Para a família como um todo não foi um mau negócio. A taxa de juros que incidia sobre a dívida ficou menor, reduzido o montante que pagaria caso o velho não tivesse interferido. Olhando, no entanto, cada membro da família, a distribuição do ganho foi bastante desigual.
O filho pródigo foi o grande ganhador. Ao invés de pagar a taxa de juros cobrada de quem tinha crédito ruim na praça, acabara pagando uma taxa ainda menor que a cobrada do pai.

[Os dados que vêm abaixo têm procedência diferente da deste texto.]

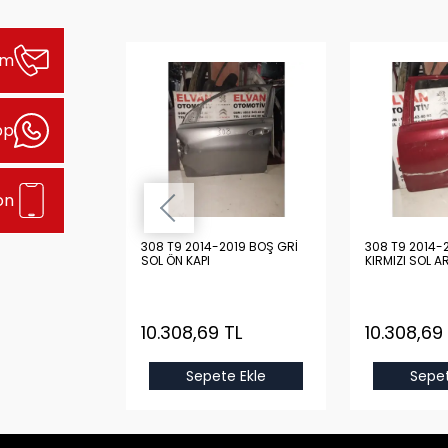
şim
pp
on
2019 BOŞ
308 T9 2014-2019 BOŞ GRİ
308 T9 2014-
N KAPI
SOL ÖN KAPI
KIRMIZI SOL A
 TL
10.308,69 TL
10.308,69
e Ekle
Sepete Ekle
Sepet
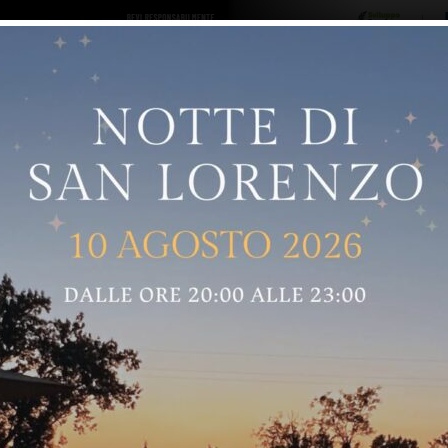
ro logo
Sostenitori
RNELLE
GREVE IN CHIANTI
IMPRUNETA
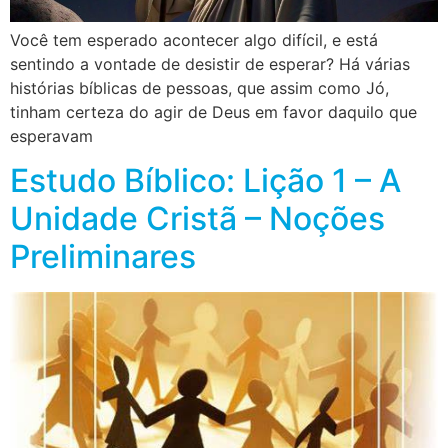
Você tem esperado acontecer algo difícil, e está
sentindo a vontade de desistir de esperar? Há várias
histórias bíblicas de pessoas, que assim como Jó,
tinham certeza do agir de Deus em favor daquilo que
esperavam
Estudo Bíblico: Lição 1 – A
Unidade Cristã – Noções
Preliminares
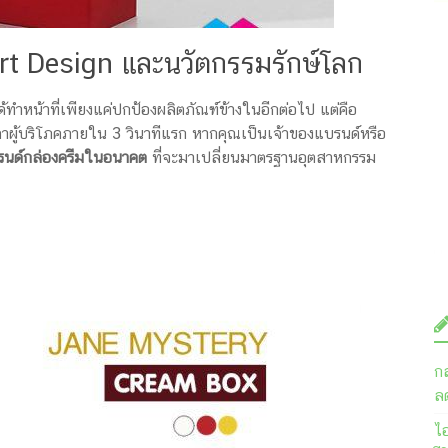
rt Design และนวัตกรรมรักษ์โลก
ด้ทำหน้าที่เพียงแค่ปกป้องผลิตภัณฑ์ข้างในอีกต่อไป แต่คือ
ยตาผู้บริโภคภายใน 3 วินาทีแรก หากคุณเป็นเจ้าของแบรนด์หรือ
รนด์กล่องครีมในอนาคต
ที่จะมาเปลี่ยนมาตรฐานอุตสาหกรรม
ก
ลด
ไ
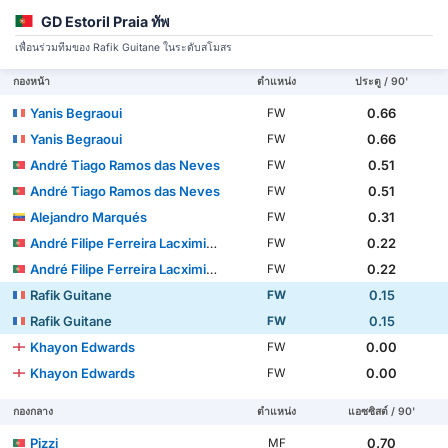
GD Estoril Praia ทัพ
เพื่อนร่วมทีมของ Rafik Guitane ในระดับสโมสร
กองหน้า
ตำแหน่ง
ประตู / 90'
Yanis Begraoui
0.66
FW
Yanis Begraoui
0.66
FW
André Tiago Ramos das Neves
0.51
FW
André Tiago Ramos das Neves
0.51
FW
Alejandro Marqués
0.31
FW
André Filipe Ferreira Lacximicant
0.22
FW
André Filipe Ferreira Lacximicant
0.22
FW
Rafik Guitane
0.15
FW
Rafik Guitane
0.15
FW
Khayon Edwards
0.00
FW
Khayon Edwards
0.00
FW
กองกลาง
ตำแหน่ง
แอซซิสต์ / 90'
Pizzi
0.70
MF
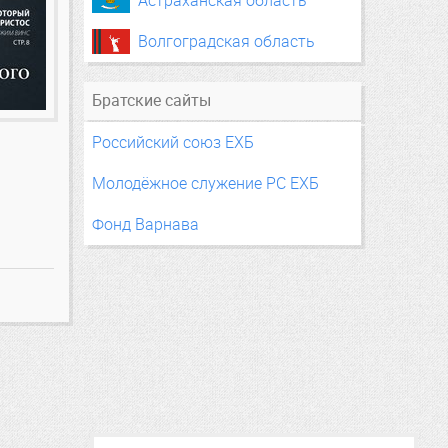
Астраханская область
Волгоградская область
Братские сайты
Российский союз ЕХБ
Молодёжное служение РС ЕХБ
Фонд Варнава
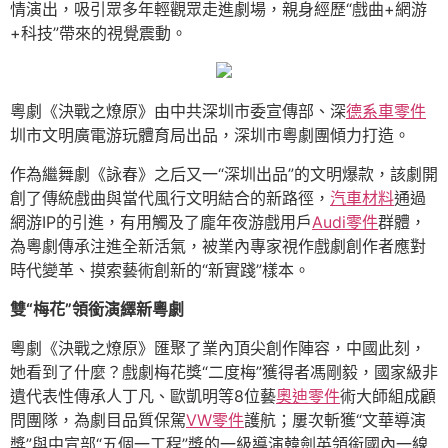
情演出，吸引眾多年輕觀眾走進劇場，親身經歷“戲曲+網游
+科技”帶來的視覺震動。
粵劇《決戰之燎原》由中共深圳市委宣傳部、深
德系車零件
圳市文明廣電游玩體育局出品，深圳市粵劇團傾力打造。
作為繼舞劇《詠春》之后又一“深圳出品”的文明爆款，該劇開
創了傳統戲曲與當代風行文明結合的新路徑，
汽車材料
通過
網游IP的引進，有用觸及了龐年夜游戲用戶
Audi零件
群體，
為粵劇傳承注進全新活氣，被業內專家視作戲劇創作者應對
時代變革、摸索藝術創新的“新實踐”樣本。
雙“梅花”領銜演繹新粵劇
粵劇《決戰之燎原》匯聚了業內頂尖創作陣容，中國此刻，
她看到了什麼？戲劇梅花獎“二度梅”獲得者馮剛毅，國家級非
遺代表性傳承人丁凡、歐凱明等8位藝
奧迪零件
術大師組成顧
問團隊，為劇目品質保駕
VW零件
護航；屢次斬獲“文華導演
獎”與中宣部“五個一工程”獎的一級導演韓劍英領銜國內一線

Já o resto da família não achava a situação tão positiva. Por um lado tivera que assumir a dívida do filho, o que piorou o crédito do patriarca. Caso quisesse tomar mais dinheiro emprestado o velho teria que pagar uma taxa de juros mais elevada. Não bastasse isto, ainda tinha que assumir o subsídio ao filho estróina, isto é, a diferença entre os juros que a família pagava aos seus credores e o juro que o filho pagava ao pai. Os demais irmãos tiveram que trabalhar mais (ou, de forma equivalente, receber menos do pai) para cobrir a quantia, na prática pagando pelo destempero do mais velho.
Com o passar dos anos, porém, o patriarca se recuperou. Conseguiu pagar a dívida e seu crédito voltou a melhorar. A evolução foi tanta que o mercador conseguiu tomar dinheiro a taxas menores do que aquelas que cobrara inicialmente do filho. No entanto, ao anunciar, orgulhoso, que conseguira refinanciar a dívida a juros inferiores aos cobrados do filho o velho deflagrou uma crise familiar.
O rapaz, agora um homem, exigiu do pai que lhe repassasse os ganhos, reduzindo também os juros sobre sua dívida para com o mercador, “senão passaria a subsidiar o resto da família”. Se dependesse do velho, isto teria ocorrido, mas uma das irmãs não permitiu. Por que, perguntou, quando era ele o subsidiado, onerando os demais membros da família, o irmão não se oferecera para pagar uma taxa de juros igual à cobrada do pai? Além disto, se no futuro a situação da família voltasse a exigir taxas de juros mais altas, o irmão estaria disposto a continuar pagando a taxa que seria cobrada da família, ou exigiria a volta à situação anterior?
O conto se encerra aqui, sem conclusão, porque não conhecemos ainda o seu final. Sabemos que o custo do financiamento da dívida federal ameaça – passados mais de 10 anos da assunção pela União da dívida dos estados e municípios – atingir patamar inferior à taxa de juros cobrada na reestruturação de suas dívidas. Sabemos também que estados e municípios já se mobilizam para tentar novamente renegociar suas dívidas com o governo federal, convenientemente esquecendo o enorme subsídio que obtiveram da União (ou seja, dos habitantes dos estados e municípios não beneficiados pelos acordos de reestruturação de dívidas) ao longo dos últimos anos. Só não sabemos se o governo federal irá se curvar à demanda do filho mais velho, ou se apontará sua iniqüidade gritante e dará aos demais brasileiros a parte que lhes cabe dos negócios da família.